SANTA BARBARA, Calif. - In a matter of a couple of days, the heart of downtown Santa Barbara went from a crisis zone to a festival-like scene during an on going pandemic.
Restaurants were told it was fine to serve food and alcohol on the sidewalks, pedestrians could walk in the streets, and cars were relocated.
A special permit is required for this extension.
Ross Levin was with his seven-week old and his wife and said, "for us and baby Rory, it's been fine, we haven't had a problem. I love having everything closed we can enjoy the day and walk and hopefully we can enjoy it forever."
He said the streets with more space were better for him than a street with bigger crowds, more outside drinking and numerous bikes.
All this, however, was done without much or any review or public input and that's led to emails and calls to City Hall.
One comment from Anna Marie Gott claimed there were no approved alcohol license adjustments to give restaurants permission to serve drinks outside of their buildings. No one on the city staff was able to provide input on that claim.
Pedestrians carrying drinks, including bottles of beer were seen on many blocks.
At a special zoom meeting even Council members weren't sure what was happening in some cases.
"I had sort of thought was just going to be for dining and pedestrian motion was going to be in the street so I had a clarifying question about that. I did see some tables in the street as opposed to just on the sidewalk, it created a little confusion," said Council member Kristin Sneddon.

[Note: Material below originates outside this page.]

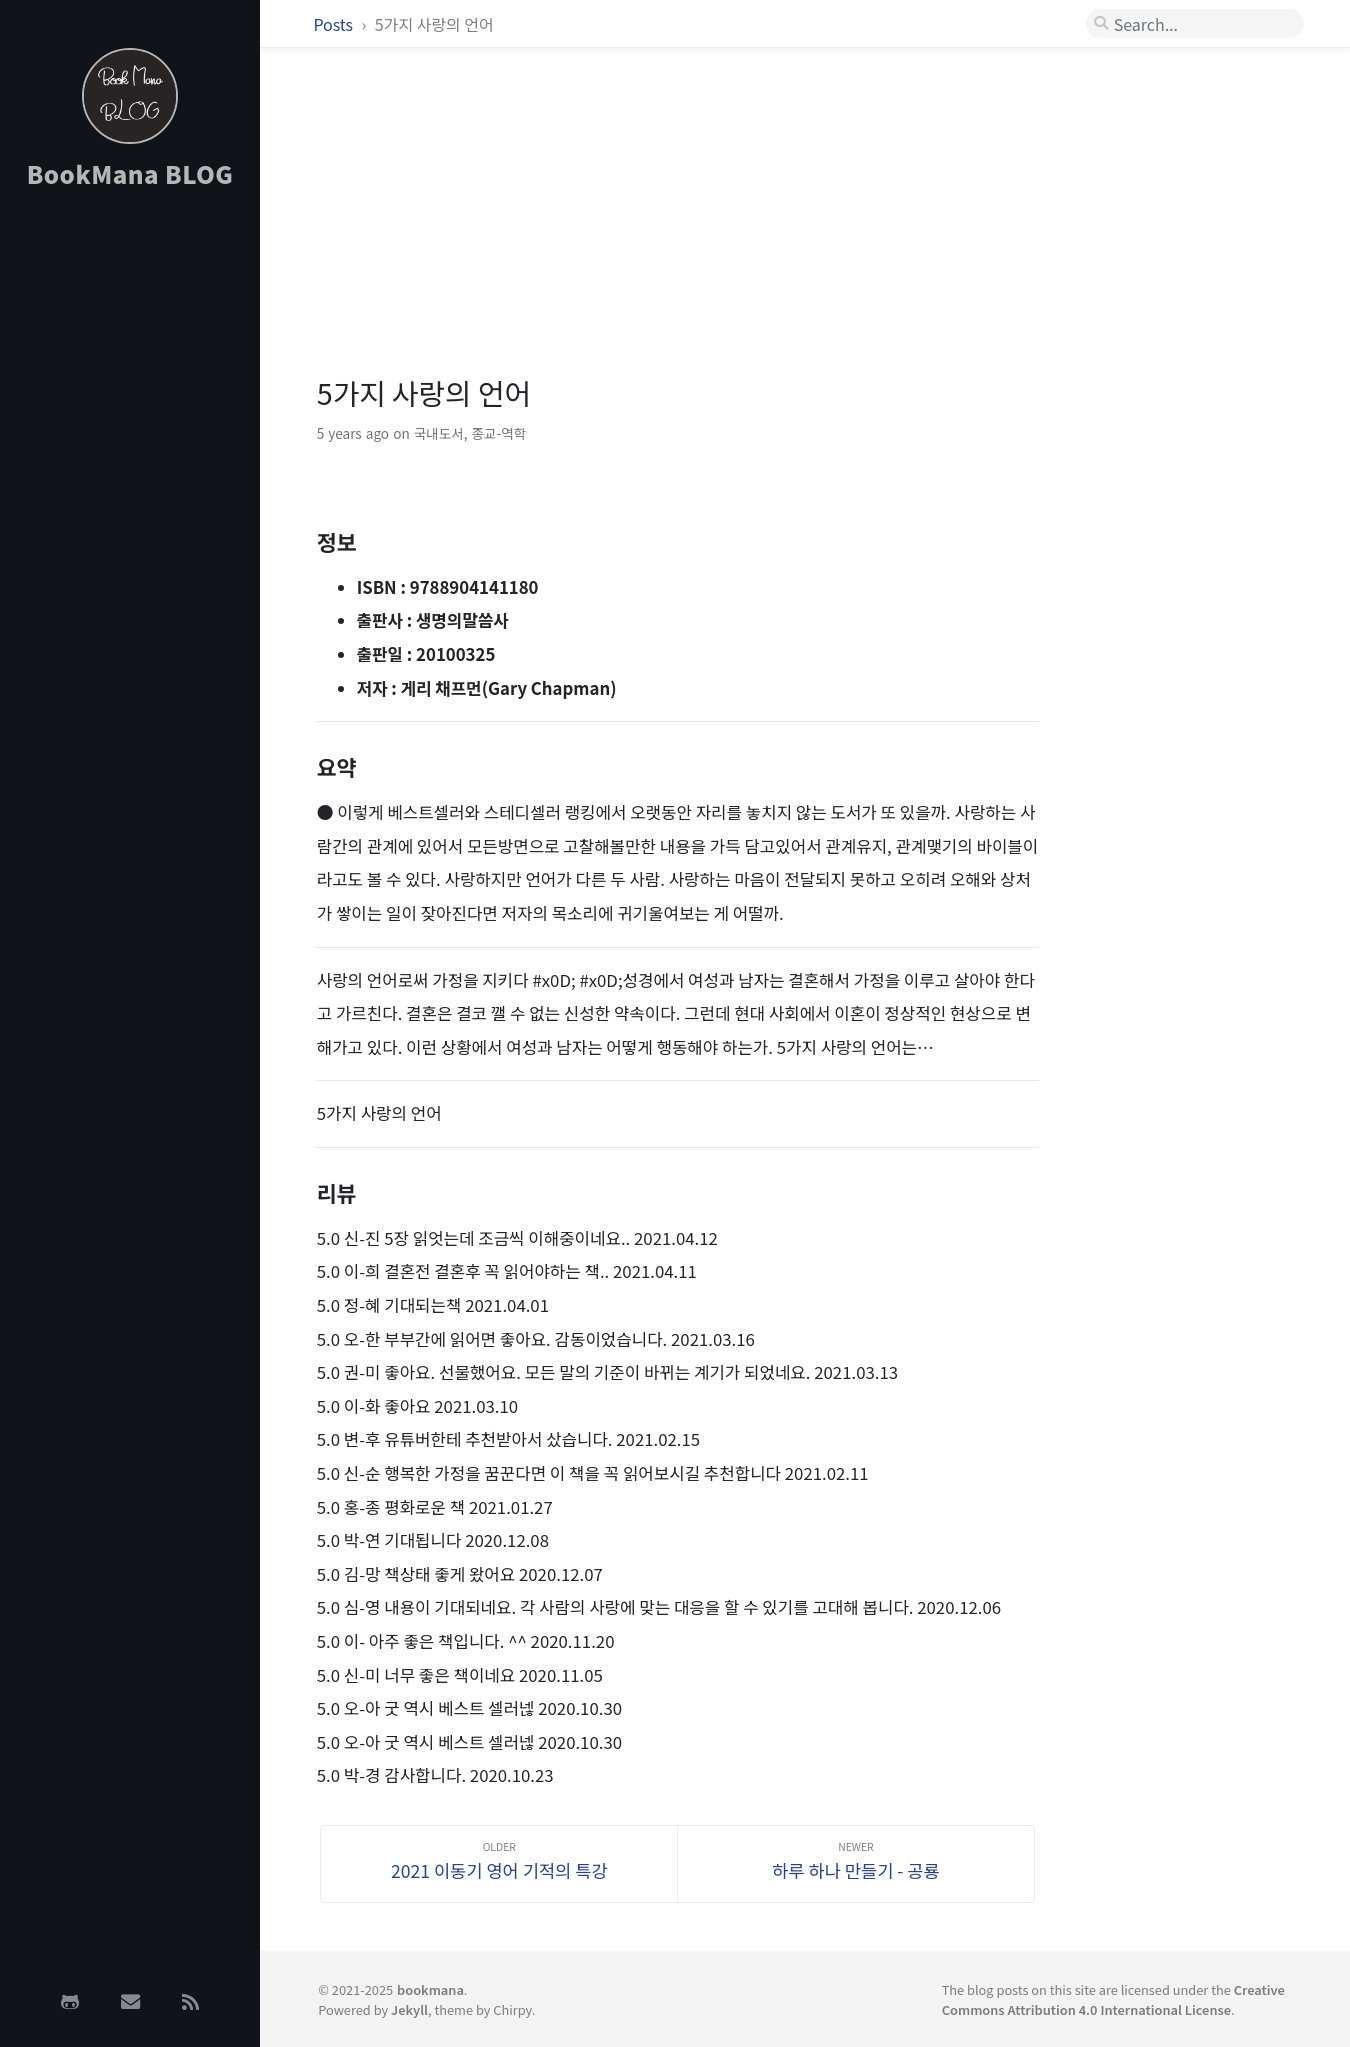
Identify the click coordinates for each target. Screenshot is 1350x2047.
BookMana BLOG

There were also concerns about walkers getting with the six-foot space limit to diners.
A supporter of those with mobility issues, said he wanted wheelchair spacing access to be reviewed and included in all discussions about design changes for food, retail and pedestrian plans.

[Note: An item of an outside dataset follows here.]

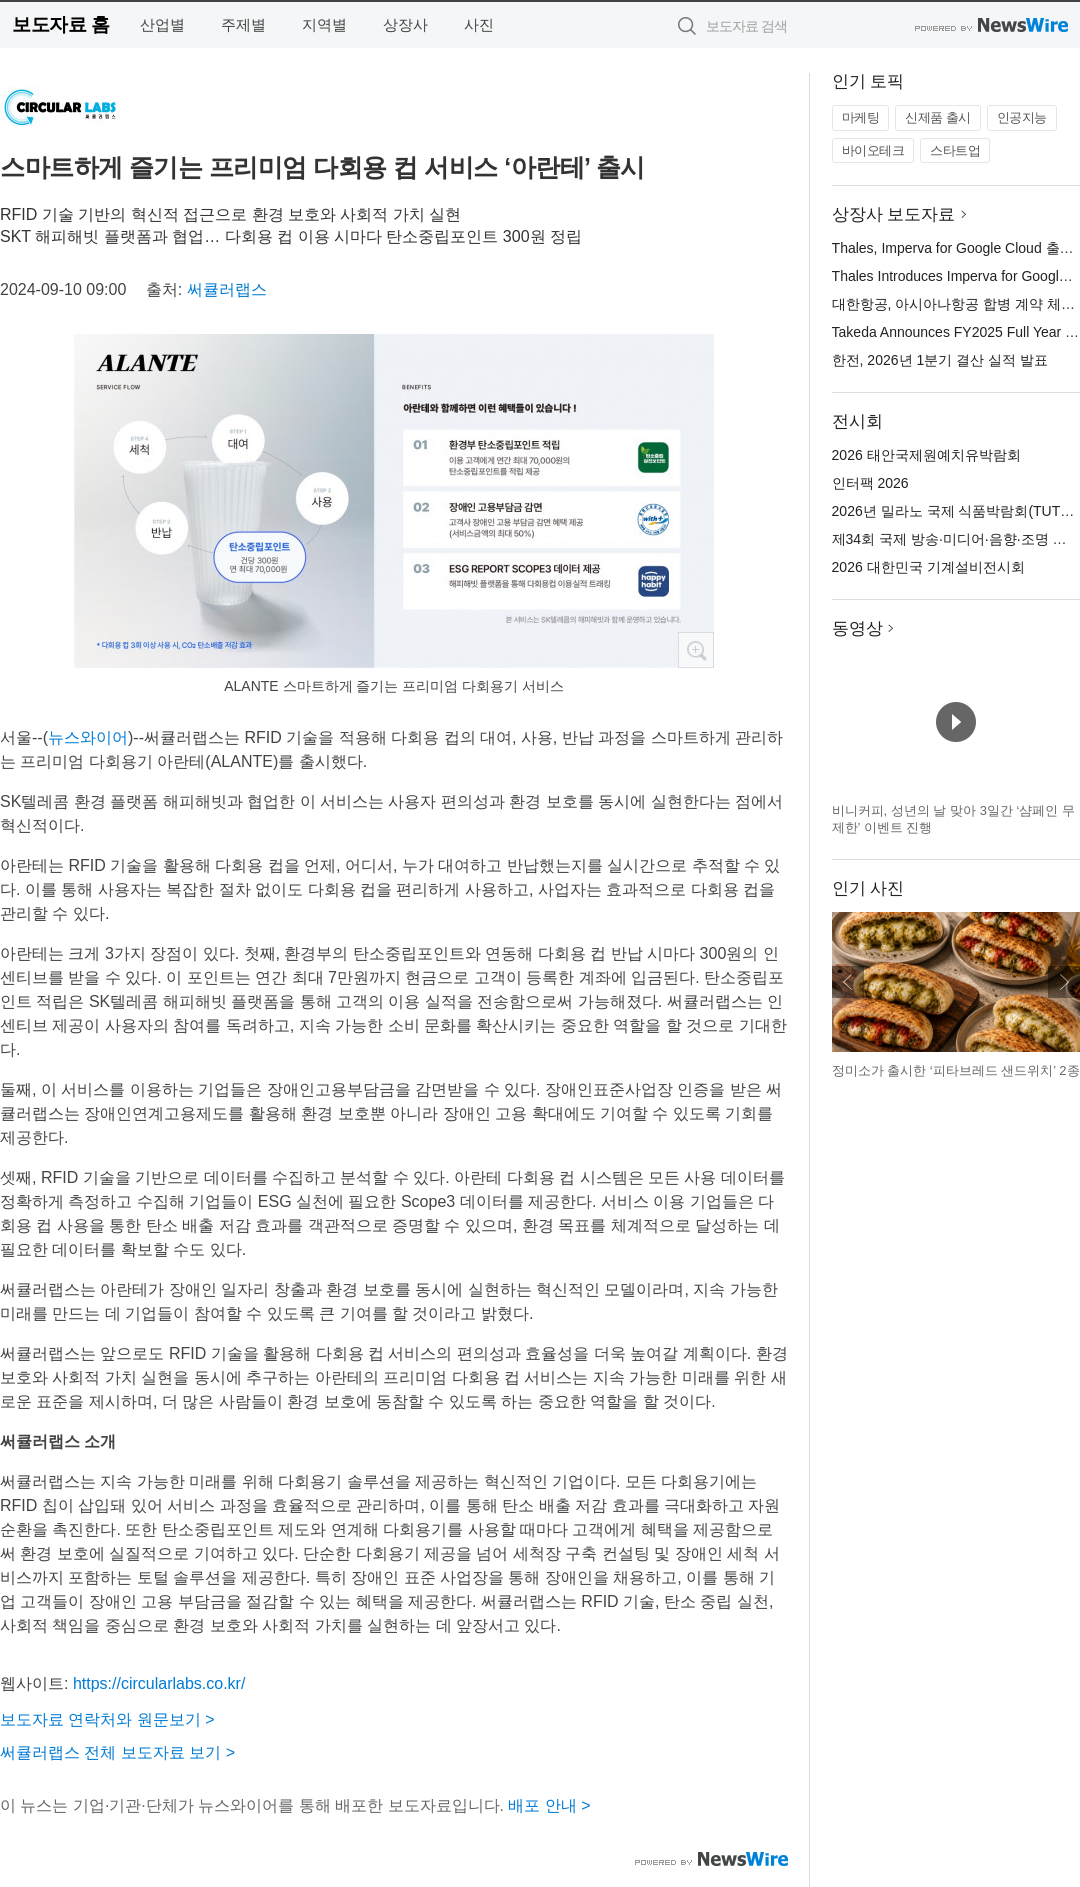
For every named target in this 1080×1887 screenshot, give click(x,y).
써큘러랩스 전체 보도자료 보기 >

Many restaurant businesses took their space and some on their left and right if it was open because a store was closed or if there was a vacancy. That helped with the safety spacing and eased concerns. It also helped bring in more income.
Council member Mike Jordan, "they went wider than their frontage because they are not bothering anyone." It was a move he approved of and credited those who were stretching out or working with their neighboring businesses.
But there were problems.
"There's other examples that are horrible. The 11 and 1200 block you are either walking the gauntlet or some people have literally roped off the entire sidewalk." He said a home made sign redirected pedestrians. "That's not going to fly." said Jordan.
"So we are waiting for that moment to see how populated the streets get with activity but if it doesn't show up do we listen to other business owners who have access needs," said Parking and Transportation manager Rob Dayton. He said there would still be a "balancing act" for issues to be worked out.
Dayton also said different blocks have different flexibility.
Some citizens said they did not feel safe at intersections where cross traffic, bikes and pedestrians shared the space. It was more than a coronavirus issue.
There are also reckless "wheelie-popping" bike riders darting in and out of those on foot and going on and off the curbs. An education plan has been discussed for bike rider. The route is a favorite for those on two wheels.
One former planner living here now says says this test is a unique workable plan. "We have got a ton to base your comments on. From retailers from restaurants from the public, it is the perfect trial to find a new answer to State Street," said Realtor Geoff Rue.
Another issue involving outside music was raised because it was not written into the emergency ordinance.
Over the weekend there were many musicians playing solo and up to six-member bands with amplified music.
In the coming weeks, there will also be discussions about other areas of the city where parking spaces and public walkways may be converted into dining spots. Already that has happened on Coast Village Road.